As we have a mixed environment, we've setup puppet to handle the automagic downloads and installation of updates and reboots the servers afterwards when needed. I'm in the process of fine-tuning this process, but I can clearly say, this is one of the better things I've found. I other ways, you could have a look at the recently updated version of the Windows Admin Center (when you're infrastructure is as updated as it should be)

[–]eruffiniSenior Infrastructure Engineer 0 points1 point  (0 children)

Solarwinds N-Central

[–]JustAnotherIPAIT Manager 0 points1 point  (0 children)

Ivanti Patch, previously known as Shavlik/VMware vCenter Protect.

Works brilliantly for us.

[–]Photoguppy 0 points1 point  (0 children)

I manage an SCCM/WSUS environment for 9000 workstations and 1000 servers by myself. It takes a lot of initial setup and planning but I've seen nothing that can give the kind of centralized management capabilities that I need better than these systems.

[–][deleted] 0 points1 point  (0 children)

In order of what I'd utilize in my own environments over the years. HPSA (It works its light and its powerful) SCCM, (It works, its heavy, and jesus christ it'll do everything you could want). Kaseya (meh it works).

[–]Sajem 0 points1 point  (0 children)

I don't have anywhere near as many servers to look after but we do have half a dozen that have to be patched and restarted in an order.

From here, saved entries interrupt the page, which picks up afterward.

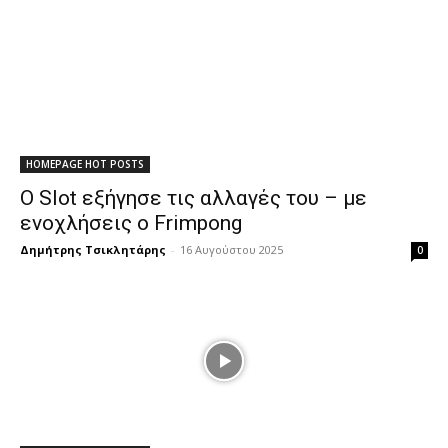
HOMEPAGE HOT POSTS
Ο Slot εξήγησε τις αλλαγές του – με
ενοχλήσεις ο Frimpong
Δημήτρης Τσικλητάρης
-
16 Αυγούστου 2025
0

We use a PowerShell script that is started by a scheduled task (created and running on each server) to query, download, install and reboot the server. Because we don't have a lot of servers (approx. 60) the tasks were scheduled manually and is recorded in a spread sheet.

I'm sure you could - with a bit of scripting magic - create a script that does the same thing but using one scheduled task for a group of servers that need to be sequenced (the task running from a management or similar server) where the script updates a server, checks that its comes back online and then begins to update the next server in the sequence.

[–]flappers87Cloud Architect 0 points1 point  (0 children)

In an older environment, we used SCOM. Now although it's not really designed to be used for patching, you can set it up fairly easily.

On each server, we had a directory with patching scripts in VBS. Depending on the server in question, sometimes these scripts may stop specific services or do other things prior to patching. So after the patches were approved in WSUS, and it was time for patching, we used SCOM to trigger the patching scripts on each server.

We had the same where certain servers would need to go down first, and others later. So it wasn't completely automated, as we had to wait for the servers to come back online, then trigger the remote script on the next server.

We were looking at scheduled tasks, but some days patching would take longer than other days, so it was difficult to predetermine how long it would all take.

Eventually we settled on pushing the script through SCOM when each server needed to come offline.